Exactly! She says he can preach to others and then took away his avenue of doing so. She says she doesn’t want to be proselytized at, which I totally understand, but then she limited his ability to conduct religious affairs for literally everyone else in her house. That’s just rude. That’s assuming that every single noble and clerk and cook and butler in the Keep is every bit as unreligious as she is, and then punishing them if they’re not.

“You’re an academic, I’m told, Father. What is your area of expertise?”

“History.”

“Ah, good. That will be your use to me. I’ve read many works of history, but I’ve missed many also.”

Fuck off, Kelsea, he’s supposed to serve everyone in the Keep, he’s the Keep’s Priest not the Queen’s personal priest. “your use to me” shove you and your pretentious notions.

Uhg, just such an utterly fucking self-centered thing to say.

They go to look at Kelsea’s library so they can squee together about how books are awesome, then there’s some banter about the slave thing, about belief, and Kelsea’s arguments against religion are so passé.
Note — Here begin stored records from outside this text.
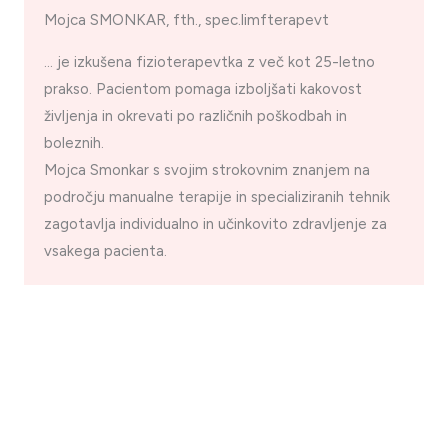
Mojca SMONKAR, fth., spec.limfterapevt
… je izkušena fizioterapevtka z več kot 25-letno
prakso. Pacientom pomaga izboljšati kakovost
življenja in okrevati po različnih poškodbah in
boleznih.
Mojca Smonkar s svojim strokovnim znanjem na
področju manualne terapije in specializiranih tehnik
zagotavlja individualno in učinkovito zdravljenje za
vsakega pacienta.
Like, if you don’t believe in God because the world is a shitfest, fine, that’s your choice and there’s a lot of arguments to be made in that favor. But if you’re going to be writing a supposedly smart character with that belief…there’s a lot of arguments to be made in that favor and maybe you should make some of them? Especially since there’s a lot of arguments against that as well, and a life-long priest should know a few. “I don’t believe in God because bad things happen” is so, so, so very boring as a writing choice.

Although it does fit with Kelsea’s actual character, which seems to be just “repeat things Carlin said without really understanding the underlying purpose.”

Kelsea then brings up her idea of having a printing press made and encouraging wide-spread literacy and book distribution and WHY, IF YOU KNOW WHAT PRINTING PRESSES ARE, HAVE THESE THINGS NOT BEEN ALREADY MADE AND USED? Jesus Christ on a cracker, presses aren’t even that hard to figure out and people love books. What proof? HISTORY. LITERALLY ALL OF HISTORY. PRINTING PRESSES WERE INVENTED AND THEN EVERYONE SAID “YAY, GIVE US BOOKS, WE WANTS THEM.” I MEAN, DO YOU REALLY THINK SOMETHING ELSE HAPPEN TO GIVE US THE BOOK-SATURATION WE NOW ENJOY? BECAUSE IT WASN’T THE PYRMAID ALIENS, PEOPLE JUST FUCKING LIKE BOOKS AND STORIES.

I’m really starting to think this book thinks pyramid-building aliens did everything pre-crossing and that’s why humans aren’t just naturally inclined to do stuff like “invent shit” and “seriously crave fiction.”